Final results shown as violin plots of the proposed automatic method with graph search (GS), expert determination of the cavity positioning, and automatic cavity localization without the graph search method we propose.

4 Conclusions

In this work, we have proposed a novel and fully automatic method for identification of the cavity position of intracochlear electrodes. Our experiments show that our method has high classification accuracy. Compared to expert cavity identification, our method produces comparable results. Compared to non-robust cavity identification techniques, our method produces significantly more accurate results. Our approach is also fast, requiring less than a second of processing time after a 5 min procedure is used to automatically localize the anatomical structures and electrode array.

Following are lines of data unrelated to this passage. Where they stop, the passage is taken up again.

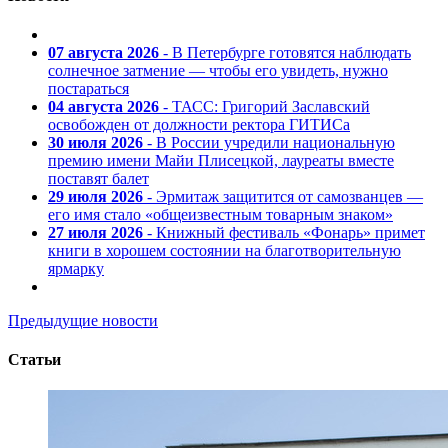
07 августа 2026
- В Петербурге готовятся наблюдать
солнечное затмение — чтобы его увидеть, нужно
постараться
04 августа 2026
- ТАСС: Григорий Заславский
освобожден от должности ректора ГИТИСа
30 июля 2026
- В России учредили национальную
премию имени Майи Плисецкой, лауреаты вместе
поставят балет
29 июля 2026
- Эрмитаж защитится от самозванцев —
его имя стало «общеизвестным товарным знаком»
27 июля 2026
- Книжный фестиваль «Фонарь» примет
книги в хорошем состоянии на благотворительную
ярмарку
Предыдущие новости
Статьи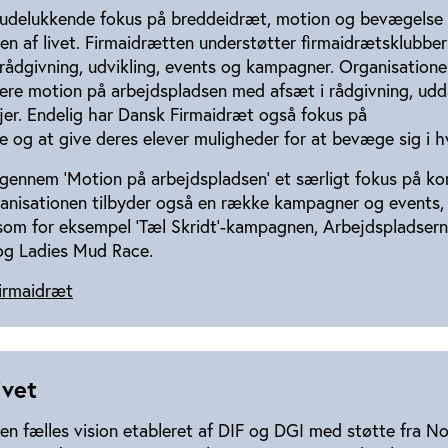
 udelukkende fokus på breddeidræt, motion og bevægelse 
n af livet. Firmaidrætten understøtter firmaidrætsklubbe
rådgivning, udvikling, events og kampagner. Organisatione
lere motion på arbejdspladsen med afsæt i rådgivning, udd
r. Endelig har Dansk Firmaidræt også fokus på
og at give deres elever muligheder for at bevæge sig i h
gennem ’Motion på arbejdspladsen’ et særligt fokus på k
ganisationen tilbyder også en række kampagner og events
, som for eksempel ’Tæl Skridt’-kampagnen, Arbejdspladser
g Ladies Mud Race.
irmaidræt
ivet
 en fælles vision etableret af DIF og DGI med støtte fra N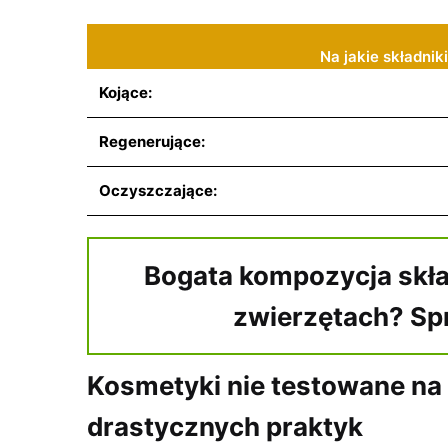
Na jakie składni
Kojące:
Regenerujące:
Oczyszczające:
Bogata kompozycja skła
zwierzętach? Sp
Kosmetyki nie testowane na
drastycznych praktyk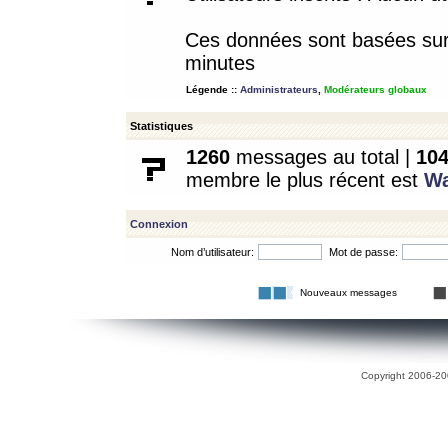
Ces données sont basées sur l
minutes
Légende ::
Administrateurs
,
Modérateurs globaux
Statistiques
1260
messages au total |
10
membre le plus récent est
W
Connexion
Nom d’utilisateur:
Mot de passe:
Nouveaux messages
Copyright 2006-200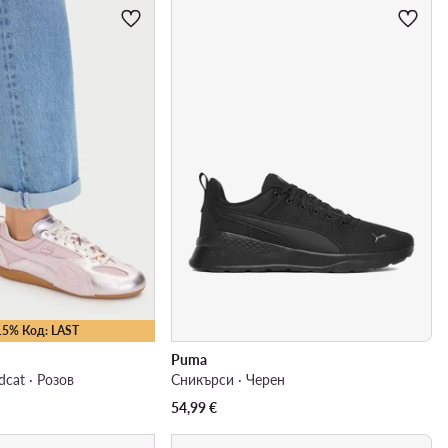
15% Код: LAST
Puma
dcat · Розов
Сникърси · Черен
54,99
€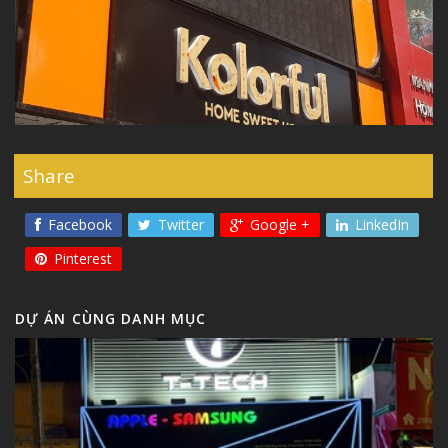
Share
Facebook
Twitter
Google +
LinkedIn
Pinterest
DỰ ÁN CÙNG DANH MỤC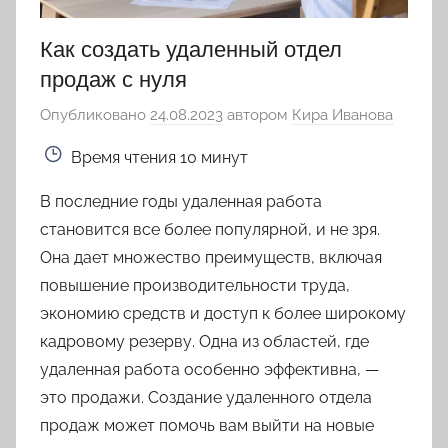
Как создать удаленный отдел
продаж с нуля
Опубликовано
24.08.2023
автором
Кира Иванова
Время чтения
10 минут
В последние годы удаленная работа
становится все более популярной, и не зря.
Она дает множество преимуществ, включая
повышение производительности труда,
экономию средств и доступ к более широкому
кадровому резерву. Одна из областей, где
удаленная работа особенно эффективна, —
это продажи. Создание удаленного отдела
продаж может помочь вам выйти на новые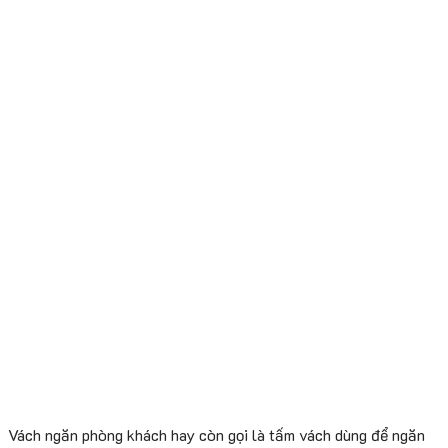
Vách ngăn phòng khách hay còn gọi là tấm vách dùng để ngăn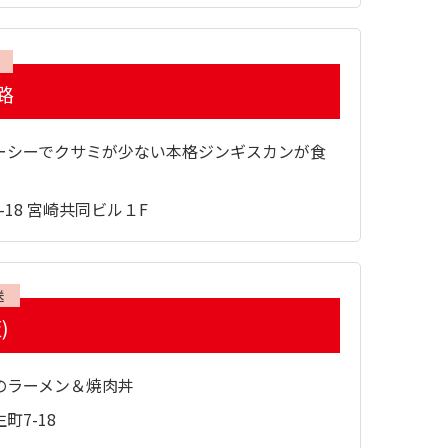
路
ーシーでクサミが少ない本格ジンギスカンが食
-18 宮崎共同ビル１F
送
)
のラーメン＆焼肉丼
町7-18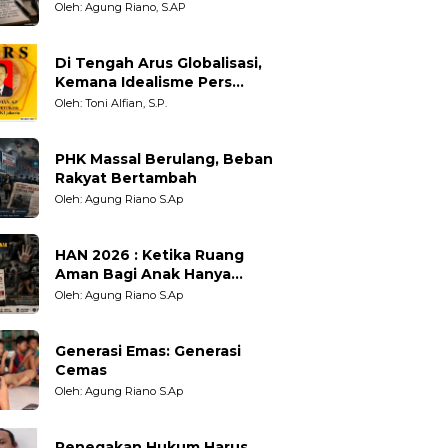
Adil untuk Wartawan,
Oleh: Agung Riano, S.AP
Pengamat dan LSM
Di Tengah Arus Globalisasi,
Kemana Idealisme Pers
Berpihak?
Oleh: Toni Alfian, S.P.
PHK Massal Berulang, Beban
Rakyat Bertambah
Oleh: Agung Riano S.Ap
HAN 2026 : Ketika Ruang
Aman Bagi Anak Hanya
Sebatas Angan
Oleh: Agung Riano S.Ap
Generasi Emas: Generasi
Cemas
Oleh: Agung Riano S.Ap
Penegakan Hukum Harus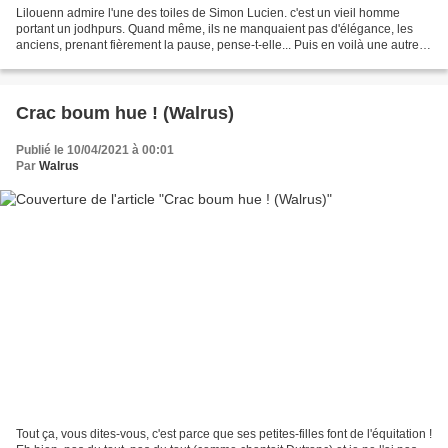
Lilouenn admire l'une des toiles de Simon Lucien. c'est un vieil homme
portant un jodhpurs. Quand même, ils ne manquaient pas d'élégance, les
anciens, prenant fièrement la pause, pense-t-elle... Puis en voilà une autre,
une famille en balade sur un petit...
Crac boum hue ! (Walrus)
Publié le 10/04/2021 à 00:01
Par
Walrus
Tout ça, vous dites-vous, c'est parce que ses petites-filles font de l'équitation !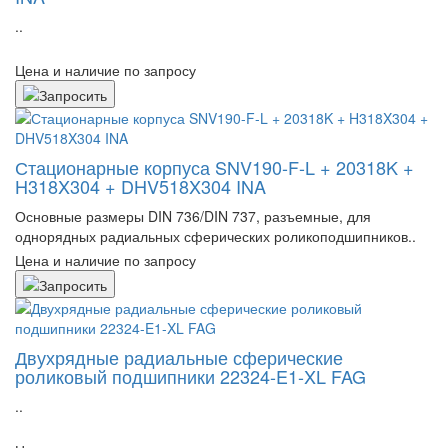
..
Цена и наличие по запросу
Стационарные корпуса SNV190-F-L + 20318K +
H318X304 + DHV518X304 INA
Основные размеры DIN 736/DIN 737, разъемные, для
однорядных радиальных сферических роликоподшипников..
Цена и наличие по запросу
Двухрядные радиальные сферические
роликовый подшипники 22324-E1-XL FAG
..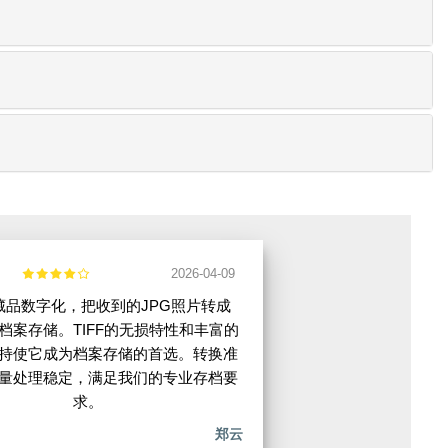
2026-04-09
藏品数字化，把收到的JPG照片转成
于档案存储。TIFF的无损特性和丰富的
持使它成为档案存储的首选。转换准
量处理稳定，满足我们的专业存档要
求。
郑云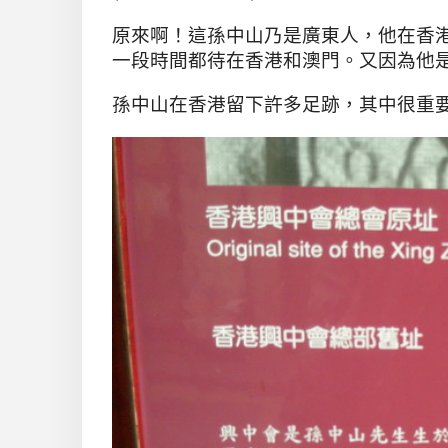
原來啊
！這孫中山乃是廣東人
，他在香
一段時間都待在香港和澳門
。又因為他
孫中山在香港留下許多足跡
，其中很重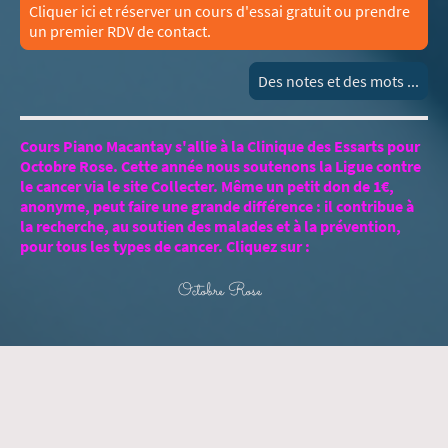
Cliquer ici et réserver un cours d'essai gratuit ou prendre
un premier RDV de contact.
Des notes et des mots ...
Cours Piano Macantay s'allie à la Clinique des Essarts pour
Octobre Rose. Cette année nous soutenons la Ligue contre
le cancer via le site Collecter. Même un petit don de 1€,
anonyme, peut faire une grande différence : il contribue à
la recherche, au soutien des malades et à la prévention,
pour tous les types de cancer. Cliquez sur :
Octobre Rose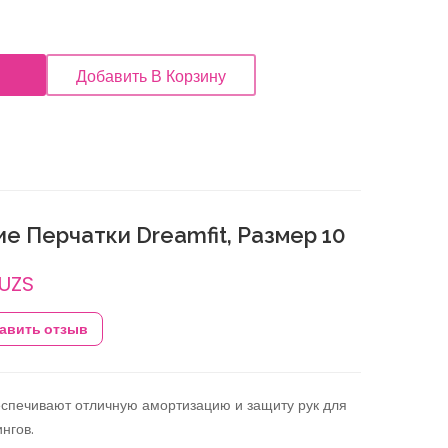
Добавить В Корзину
е Перчатки Dreamfit, Размер 10
 UZS
авить отзыв
еспечивают отличную амортизацию и защиту рук для
нгов.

While overall classification accuracy is high, our method results in poor sensitivity for BM classification because this class is inadequately represented in our dataset. In future work, we will expand our ground truth dataset to attempt to obtain more examples of electrodes located in the BM region to explore whether our method can achieve acceptable BM classification sensitivity when using a more balanced training dataset. We also plan to apply our method to large numbers of clinical datasets to facilitate studying how the location of individual electrodes correlates with outcomes with the goal of developing technologies that can improve hearing outcomes with CIs.